Bladder cancer is one of the most common cancers of the urinary tract. The poor 5-year survival rate of invasive bladder cancer presents a challenge for bladder cancer treatment. Previous studies have demonstrated that human urothelial carcinomas are susceptible to infection by the JC polyomavirus (JCPy). In this study, JCPy virus-like particles (VLPs) were employed to deliver genes into human urothelial carcinoma cells for possible therapeutic investigation.

Reporter plasmids, pEGFP-N3, for expressing green fluorescent protein (GFP), LacZ expression plasmids bearing CMV or mucin 1 (Muc1) promoter, and a functional plasmid, pUMVC1-tk, for expressing thymidine kinase (TK) were packaged into JCPy VLPs. The plasmid DNAs were transduced via the JCPy VLPs into human urothelial carcinoma cells in vitro and into xenografted human bladder tumor nodules in vivo.
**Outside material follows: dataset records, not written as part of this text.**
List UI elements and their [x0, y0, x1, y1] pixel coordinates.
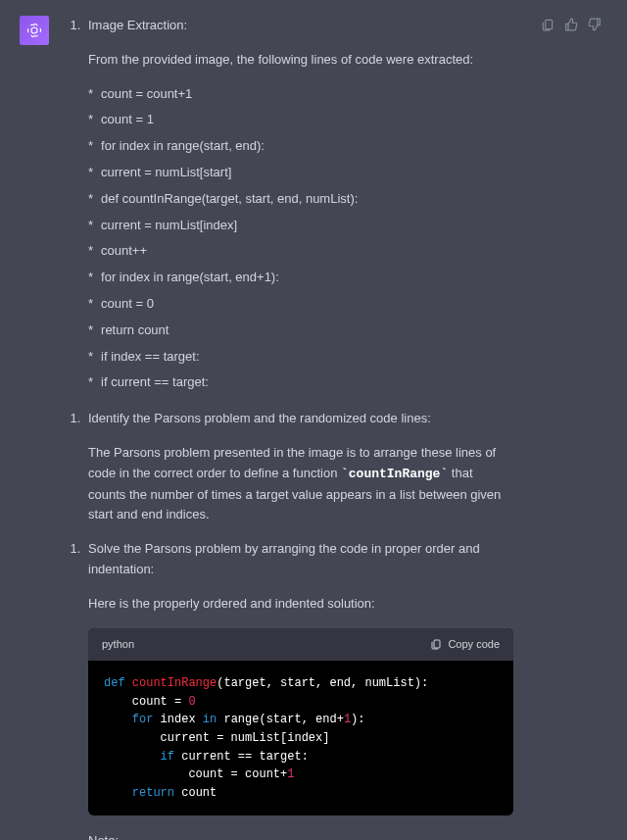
extracted-line: if index == target:: [88, 347, 513, 368]
extracted-lines-list: count = count+1 count = 1 for index in r…: [67, 84, 513, 394]
extracted-line: count = count+1: [88, 84, 513, 105]
svg-point-0: [31, 27, 37, 33]
note-label: Note:: [88, 831, 513, 840]
clipboard-icon: [430, 638, 442, 650]
step-1-header: Image Extraction:: [67, 16, 513, 36]
copy-code-button[interactable]: Copy code: [430, 636, 500, 654]
code-block: python Copy code def countInRange(target…: [88, 628, 513, 816]
step-2-title: Identify the Parsons problem and the ran…: [84, 409, 513, 429]
code-content: def countInRange(target, start, end, num…: [88, 661, 513, 815]
thumbs-down-button[interactable]: [586, 16, 603, 33]
copy-code-label: Copy code: [448, 636, 500, 654]
message-actions: [539, 16, 603, 840]
clipboard-icon: [541, 18, 555, 31]
copy-message-button[interactable]: [539, 16, 556, 33]
step-3-header: Solve the Parsons problem by arranging t…: [67, 539, 513, 580]
thumbs-up-button[interactable]: [562, 16, 580, 33]
step-2-header: Identify the Parsons problem and the ran…: [67, 409, 513, 429]
parsons-description: The Parsons problem presented in the ima…: [88, 443, 513, 525]
extracted-line: count++: [88, 241, 513, 262]
svg-rect-1: [434, 640, 440, 648]
code-block-header: python Copy code: [88, 628, 513, 662]
inline-code-fn: `countInRange`: [341, 467, 448, 481]
step-1-title: Image Extraction:: [84, 16, 513, 36]
extracted-line: def countInRange(target, start, end, num…: [88, 189, 513, 210]
assistant-avatar: [20, 16, 49, 45]
extracted-line: if current == target:: [88, 372, 513, 393]
svg-rect-2: [546, 20, 553, 28]
openai-logo-icon: [25, 22, 43, 39]
extracted-line: current = numList[start]: [88, 163, 513, 183]
assistant-message: Image Extraction: From the provided imag…: [0, 0, 627, 840]
thumbs-down-icon: [588, 18, 602, 31]
extracted-line: count = 1: [88, 110, 513, 130]
extracted-line: for index in range(start, end+1):: [88, 268, 513, 288]
extracted-line: current = numList[index]: [88, 216, 513, 236]
solution-intro: Here is the properly ordered and indente…: [88, 594, 513, 615]
extracted-line: for index in range(start, end):: [88, 136, 513, 157]
extraction-intro: From the provided image, the following l…: [88, 50, 513, 71]
code-lang-label: python: [102, 636, 134, 654]
message-content: Image Extraction: From the provided imag…: [67, 16, 521, 840]
step-3-title: Solve the Parsons problem by arranging t…: [84, 539, 513, 580]
extracted-line: return count: [88, 321, 513, 341]
thumbs-up-icon: [564, 18, 578, 31]
extracted-line: count = 0: [88, 294, 513, 315]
The results show that the pEGFP-N3 DNA was delivered and GFP was expressed in both the human urothelial carcinoma cells in vitro and the tumor nodules of mice in vivo; the TK transgene was also functioning both in vitro and in vivo after JCPy VLP transduction. Moreover, the size of the TK gene-transduced urothelial carcinoma nodules was drastically reduced in the presence of acyclovir. In addition, selective Muc1-LacZ expression in human urothelial carcinoma cells transduced by JCPy VLPs was demonstrated.

These findings provide a possible approach for human urothelial carcinoma gene therapy by using JCPy VLPs in the future.